For a few weeks this winter, it seemed that analysts just couldn’t stop yammering about the Chris Sale trade. And for Aroldis Chapman, his face was plastered across MLB Network for hours at a time. Well, these weren’t the only transactions this offseason, contrary to popular belief. Lots of other familiar faces are in new places, but aren’t drawing as much attention. The guys that aren’t making headline news may just make the biggest splashes next season.
Tyson Ross to the Texas Rangers
Tyson Ross was named the Padres Opening Day starter in 2016, but only lasted the one start. A lingering shoulder injury suffered in April eventually led to surgery in October. The twenty-nine year-old Ross was named to the National League All-Star team in 2014 and finished the year with a stellar 2.81 ERA. He followed that up with a 3.26 ERA and a career-high 212 strikeouts in 2015.
After four seasons in abysmal San Diego, Ross signed with Texas on a one-year, $6 million deal. When healthy, Ross can pitch near the front end of most major league rotations. However, it’s been almost a year since he last stepped on a big-league mound. Before his injury, Ross had produced back-to-back seasons of thirty or more starts, falling just of shy of two-hundred innings in each of those campaigns. He had some command issues, but excelled at keeping the ball in the park. It will be interesting to see if Ross, rebounding from surgery and relocating from Petco Park, can come back just as strong in Arlington.

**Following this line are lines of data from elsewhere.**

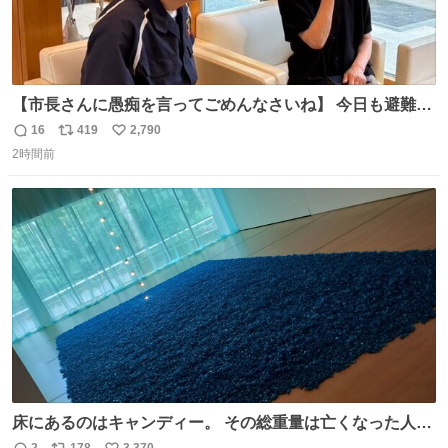
【市長さんに愚痴を言ってごめんなさいね】 今日も避難所
を回り、皆さんのお話を伺いました。 少し辛そうな表情を
16
419
2,790
返
リ
い
されていた高齢の女性に、「どうぞ遠慮なく、何でも話し
2時間前
信
ポ
い
てください」と声をかけました。
数
ス
ね
ト
数
数
床にあるのはキャンディー。 その総重量は亡くなった人と
同等の重さだそうです。 鑑賞者は一つ持ち帰れますが、亡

Carlos Beltran to the Houston Astros
Most thirty-nine year-old free agents aren’t signing sizable free agent deals, but Carlos Beltran sure is. The nineteen-year veteran signed with Houston this offseason on a one-year, $16 million deal. Beltran has shown a few signs of rust over the past few years, but he produced well in 2016. He finished last season with the Rangers after being traded by the New York Yankees. He was a hot commodity on the trading block last summer, as well as in the free agent market.
Beltran spent part of the 2004 season with Houston where he helped push them to the National League Championship Series. Now for his second stint, he’s going to be playing the role of wily veteran, serving as a mentor to a roster of young guns. Beltran’s presence will surely have a positive impact on fellow Puerto Rican teammate Carlos Correa, the budding superstar. They’ve already hit it off well as a duo in this year’s World Baseball Classic, with the pair dying their hair blonde and each batting .400 in the tournament. Beltran’s experience and hitting prowess could be exactly what the Astros need to finish their rebuilding process.
Drew Smyly to the Seattle Mariners
There were high hopes for Smyly in St. Petersburg last April. He had pitched well in twelve starts for the Tampa Bay Rays in 2015 and appeared to be comfortable switching back to a full-time starter instead of set-up man. Unfortunately, things didn’t work so well for Smyly in 2016. Only six pitchers gave up more home runs than he did, and he suffered twelve losses. He allowed at least three runs in half of his thirty starts and his ERA floated above 5.00 as late as August.
Smyly had shown dominance coming out of the bullpen for the Detroit Tigers in 2013 and even as a starter for them in 2014. In the four seasons prior to 2016, he amassed an ERA of 3.24 in nearly four-hundred innings. After his trade to Seattle, Smyly may be able to return to form in 2017. At twenty-seven, he doesn’t have a ton of mileage on his arm and has been a viable option both in the rotation and coming out of the pen. Last season may just be an outlier for Smyly. He’s a fantastic option for the Mariners to turn to since he’s previously demonstrated just how high his ceiling is.
Author’s Note: Smyly has since been placed on the 60-Day Disabled List with an elbow injury. He is on track to make his season debut in late May or early June.